Já para o segundo, a câmara também desenvolveu diversos artigos e apresentações
e especialmente a Carta de preservação do patrimônio arquivístico digital
adaptada à realidade brasileira, em sintonia com o programa Memory of the
World da UNESCO. Essa carta foi aprovada pelo CONARQ em sua 34ª reunião
plenária, realizada no dia 6 de julho de 2004 e tem sido objeto de ampla
divulgação em simpósios, seminários, congressos e organizações governamentais e
privadas.
Os
trabalhos da Câmara atualmente estão direcionados para a elaboração de uma
especificação de metadados de preservação e uma resolução sobre recolhimento de
arquivos digitais. (THOMAZ, 2006).
Nos
dois tópicos que se seguem mencionaremos algumas das pesquisas brasileiras
sobre a preservação digital no âmbito das ciências documentais.
Pesquisas
brasileiras em Preservação Digital na Área de Ciência da Informação
Dentre
os esforços brasileiros cabe aqui citar também o Laboratório Líber –Laboratório
de Tecnologia da Informação da UFPE. De acordo com Lima (2005) o projeto do
laboratório “[...] ocupou-se desde cedo do interesse da ciência da Informação,
com a meta de avançar no campo das bibliotecas digitais além da fronteira
tradicional estabelecida pelo controle bibliográfico”, e que atualmente o
laboratório consolidou-se como espaço integrador de pesquisa e desenvolvimento
tecnológico, tomando como objeto de observação a hipermídia, investiga numa
perspectiva transdisciplinar, a instalação social do ciberespaço.
O
laboratório oferece bolsas de iniciação científica para alunos de graduação em
biblioteconomia, Informática e design. Hoje existem alguns desses alunos já
ingressos em programas de pós desenvolvendo estudos nas áreas de Preservação
Digital, Inteligência Artificial e Banco de Dados. (GALINDO, 2005).
Preservação
digital, saberes em confluência
Enquanto
iniciativas brasileiras no sentido de produzir saberes que auxiliem na gestão e
preservação dos documentos digitais, vale citar também os eventos estão
promovendo discussões a cerca do tema.
Podemos
citar o II Seminário Internacional de Arquivos de Tradição Ibérica, organizado
pelo Arquivo Nacional do Brasil, na cidade do Rio de Janeiro no período de 18 a
22 de novembro de 2002, inteiramente dedicado ao tema documentos arquivísticos
eletrônicos: gestão e preservação e o XIV Congresso Brasileiro de Arquivologia,
organizado pela Associação dos Arquivistas Brasileiro – AAB, também na cidade
do Rio de Janeiro, no período de 23 a 28 de abril de 2006, com grande ênfase na
infra-estrutura arquivística para preservação de documentos digitais.
A
Biblioteca Nacional organizou em 2003 um Curso Regional de Preservação Digital,
o qual foi patrocinado pela UNESCO. A idéia é de preparar a Biblioteca Nacional
para capacitar outras bibliotecas e arquivos a nível nacional para a
preservação dos acervos digitais.
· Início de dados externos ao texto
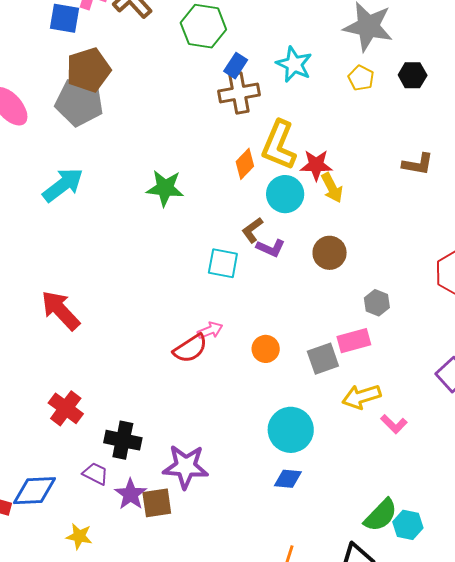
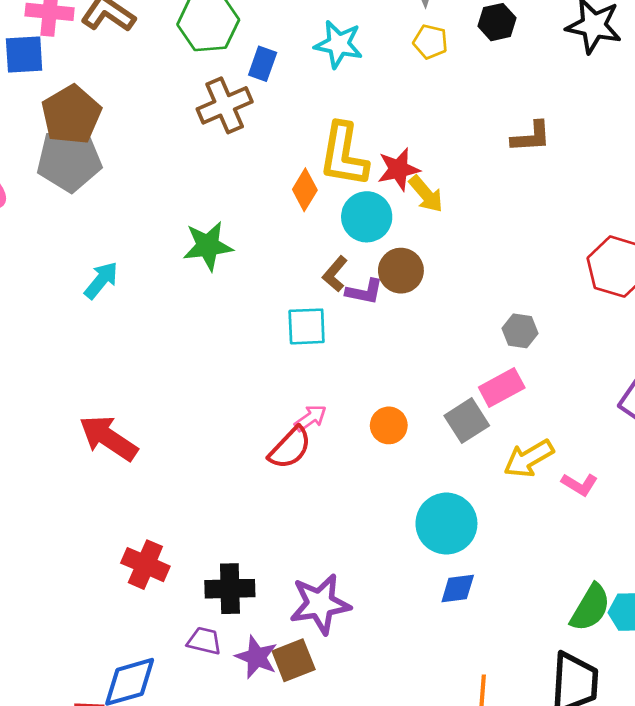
brown cross: (239, 93) -> (225, 105), moved
cyan arrow: (63, 185) -> (101, 280), moved, size x0.7
brown circle: (330, 253) -> (401, 271), moved

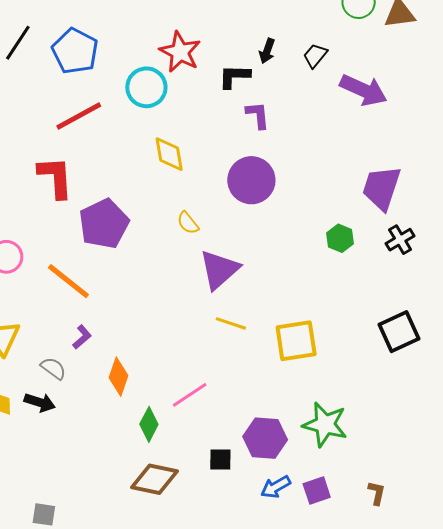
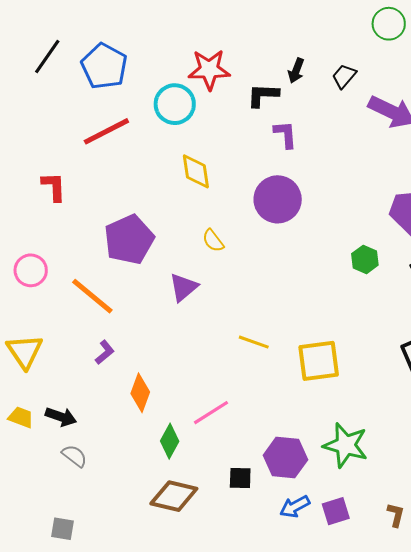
red star: (180, 52) -> (209, 70), turned -30
red L-shape: (55, 177) -> (54, 187), moved, size x0.7
purple triangle: (219, 270) -> (184, 287), moved, size x0.7
gray semicircle: (53, 368) -> (74, 456), moved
Os cursos contaram com a presença de
consultores professores internacionais um representante Francês da Unesco, o da
University of Califórnia, Library of Congress e ainda nacionais, entre
eles professores da PUC-RJ e ainda da Fundação biblioteca Nacional, entre
outros.
Bibliografia
MÁDERO ARELLANO,
M.A. Preservação de documentos digitais. Ci. Inf., Brasília, v. 33, n. 2, p.
15-27, maio/ago. 2004.
CUNHA,
J.A.; LIMA, M.G.. PRESERVAÇÃO DIGITAL: o estado da arte. VIII ENANCIB –
Encontro Nacional de Pesquisa em Ciência da Informação, 2007.